PROBLEM TO SOLVE: If a line in the listing below includes the string "базовой", pull it out.

MATERIAL FOR THIS EXERCISE:
◆ ◆ ◆
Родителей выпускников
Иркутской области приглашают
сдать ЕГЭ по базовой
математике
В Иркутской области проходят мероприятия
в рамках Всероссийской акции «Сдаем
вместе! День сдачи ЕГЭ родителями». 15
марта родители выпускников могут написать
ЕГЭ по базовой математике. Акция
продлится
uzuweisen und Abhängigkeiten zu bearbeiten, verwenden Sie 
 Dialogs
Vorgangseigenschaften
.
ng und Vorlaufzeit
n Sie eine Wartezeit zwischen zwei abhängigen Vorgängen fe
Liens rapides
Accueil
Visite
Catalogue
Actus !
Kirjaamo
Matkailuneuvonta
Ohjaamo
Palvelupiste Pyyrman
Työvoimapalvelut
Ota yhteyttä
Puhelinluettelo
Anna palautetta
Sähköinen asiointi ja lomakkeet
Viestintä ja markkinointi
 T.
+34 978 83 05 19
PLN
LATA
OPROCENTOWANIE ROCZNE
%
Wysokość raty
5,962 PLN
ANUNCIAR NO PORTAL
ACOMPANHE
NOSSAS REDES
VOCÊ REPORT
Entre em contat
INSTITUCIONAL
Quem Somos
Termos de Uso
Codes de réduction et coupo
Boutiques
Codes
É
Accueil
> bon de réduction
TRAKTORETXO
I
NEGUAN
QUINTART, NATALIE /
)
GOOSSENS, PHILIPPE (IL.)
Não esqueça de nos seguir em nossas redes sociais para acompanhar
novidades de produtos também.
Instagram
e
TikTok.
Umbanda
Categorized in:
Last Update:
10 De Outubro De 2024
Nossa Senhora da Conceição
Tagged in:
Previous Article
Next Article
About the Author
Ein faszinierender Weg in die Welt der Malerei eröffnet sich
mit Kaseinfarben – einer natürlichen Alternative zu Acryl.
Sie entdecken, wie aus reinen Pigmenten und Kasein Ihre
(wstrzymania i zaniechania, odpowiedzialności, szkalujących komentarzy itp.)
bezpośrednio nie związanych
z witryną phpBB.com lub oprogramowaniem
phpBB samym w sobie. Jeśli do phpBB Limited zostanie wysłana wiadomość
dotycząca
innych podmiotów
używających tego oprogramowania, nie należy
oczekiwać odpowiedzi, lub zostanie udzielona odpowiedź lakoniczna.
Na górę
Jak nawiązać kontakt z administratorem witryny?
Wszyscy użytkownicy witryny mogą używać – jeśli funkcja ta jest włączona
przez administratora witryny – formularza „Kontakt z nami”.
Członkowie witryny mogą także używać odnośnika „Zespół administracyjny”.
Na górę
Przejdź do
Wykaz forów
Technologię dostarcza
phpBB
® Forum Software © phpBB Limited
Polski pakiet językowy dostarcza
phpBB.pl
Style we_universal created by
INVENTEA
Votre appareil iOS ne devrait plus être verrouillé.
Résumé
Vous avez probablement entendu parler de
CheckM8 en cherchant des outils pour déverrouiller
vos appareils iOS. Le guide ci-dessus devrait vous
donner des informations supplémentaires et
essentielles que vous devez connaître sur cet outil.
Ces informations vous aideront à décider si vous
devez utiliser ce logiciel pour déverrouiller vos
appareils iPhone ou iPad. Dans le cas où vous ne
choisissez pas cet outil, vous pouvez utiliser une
◆ ◆ ◆
WRITTEN ANSWER:
сдать ЕГЭ по базовой
ЕГЭ по базовой математике. Акция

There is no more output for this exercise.